Moshe Molevski issues a warning about rising home prices in an article on Moneyville.ca:
Although there has been a slight price pull back during the last month or two, these market values are 100 per cent higher than a decade ago. Your house has more than doubled in 10 years, a compound appreciation of more than 7 per cent per year. This has occurred while virtually every other financial asset (other than gold) has declined in real value and housing prices in the United States have dropped by 30 per cent or more. Canadians who own their home are watching these numbers with glee, while those still renting are filled with envy and remorse. They both wonder: “How long can this continue?”.
Although precise timing is impossible, he concludes that a housing correction will come and unfortunately might be accompanied with a cluster of bad news. His advice:
Owners: Don’t spend your home equity quite yet. Yes, that renovation might add value to the house, but will you really be able to get your money back when you need it?

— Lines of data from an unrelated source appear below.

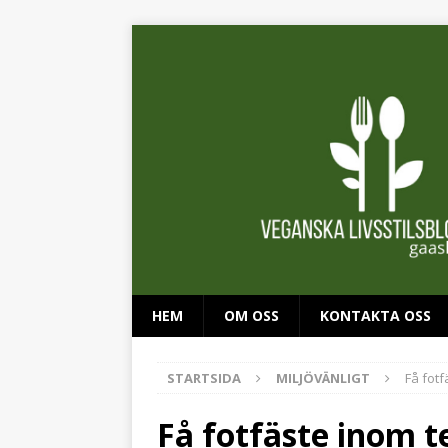
HEM
OM OSS
KONTAKTA OSS
STARTSIDA
MILJÖVÄNLIGT
Få fot
Få fotfäste inom t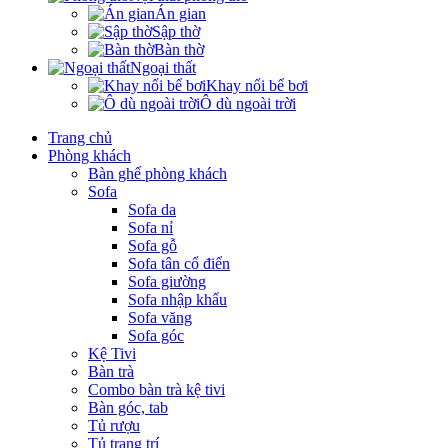
Án gian
Sập thờ
Bàn thờ
Ngoại thất
Khay nổi bể bơi
Ô dù ngoài trời
Trang chủ
Phòng khách
Bàn ghế phòng khách
Sofa
Sofa da
Sofa nỉ
Sofa gỗ
Sofa tân cổ điển
Sofa giường
Sofa nhập khẩu
Sofa văng
Sofa góc
Kệ Tivi
Bàn trà
Combo bàn trà kệ tivi
Bàn góc, tab
Tủ rượu
Tủ trang trí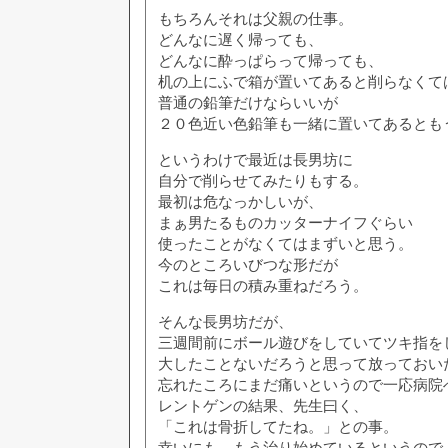
もちろんそれは父親の仕事。
どんなに遅く帰っても、
どんなに酔っぱらって帰っても、
机の上にふで箱が置いてあると削らなくて
普通の鉛筆だけならいいが
２０色近い色鉛筆も一緒に置いてあるとも
というわけで最近は長男坊に
自分で削らせてみたりもする。
最初は危なっかしいが、
まぁ男たるものカッターナイフぐらい
使ったことがなくてはまずいと思う。
今のところいびつな形だが
これは毎日の積み重ねだろう。
そんな長男坊だが、
三週間前にボール遊びをしていてツキ指を
大したことないだろうと思って放っておい
忘れたころにまだ痛いというので一応病院
レントゲンの結果、先生曰く、
「これは骨折してたね。」との事。
幸いにも、もう治り始めているというので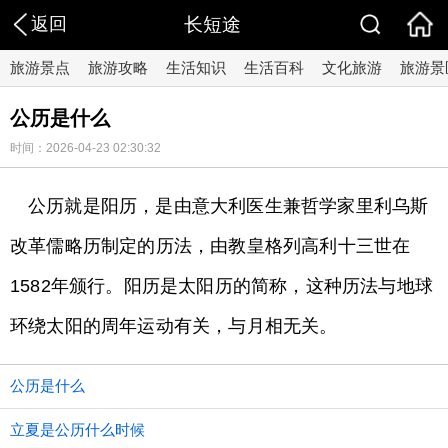
返回
长短途
旅游景点
旅游攻略
生活知识
生活百科
文化旅游
旅游景
公历是什么
时间：2026-04-23 02:30:32
公历就是阳历，是由意大利医生兼哲学家里利乌斯
改革儒略历制定的历法，由教皇格列高利十三世在
1582年颁行。阳历是太阳历的简称，这种历法与地球
环绕太阳的周年运动有关，与月相无关。
公历是什么
立夏是公历什么时候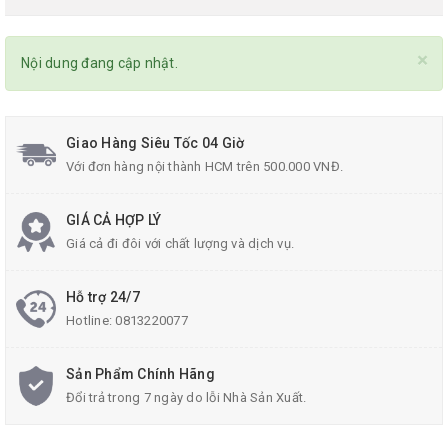
×
Nội dung đang cập nhật.
Giao Hàng Siêu Tốc 04 Giờ
Với đơn hàng nội thành HCM trên 500.000 VNĐ.
GIÁ CẢ HỢP LÝ
Giá cả đi đôi với chất lượng và dịch vụ.
Hỗ trợ 24/7
Hotline:
0813220077
Sản Phẩm Chính Hãng
Đổi trả trong 7 ngày do lỗi Nhà Sản Xuất.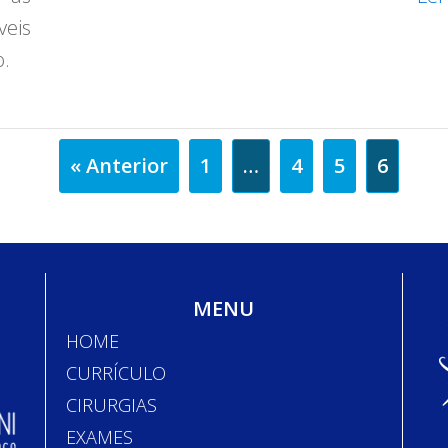
eis
o.
« Anterior
1
…
4
5
6
MENU
HOME
CURRÍCULO
CIRURGIAS
EXAMES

If you have been diligently paying down your mortgage and have reached the milestones of 40 per cent, 50 per cent or even 60 per cent ownership, keep it that way. Don’t turn back the clock by spending equity in the hopes the 7 per cent continues indefinitely. Half of California made that mistake.
Renters: For the young renters with fragile careers, new jobs and daunting work prospects, remember that if and when the real estate market corrects itself, it won’t happen during sunny economic times. In all likelihood it will coincide with a constellation of bad news.
In those times there will be a huge premium on flexibility. You will want to load up the car and move to better pastures. One month’s notice to the landlord and you are gone.
Oh, and next time you are at a cocktail party, being teased about renting by some debt-laden MBA or hedge-fund manager, remind the antagonist that your personal balance sheet is deleveraged, liquid and safer. That should give them pause.